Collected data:

——————————

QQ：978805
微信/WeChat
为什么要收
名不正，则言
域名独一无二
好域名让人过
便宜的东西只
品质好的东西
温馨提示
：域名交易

——————————

> **YOUR INSTRUCTIONS**
Write out all the records again, exactly as they appear.

> **YOUR RESPONSE**
QQ：978805
微信/WeChat
为什么要收
名不正，则言
域名独一无二
好域名让人过
便宜的东西只
品质好的东西
温馨提示
：域名交易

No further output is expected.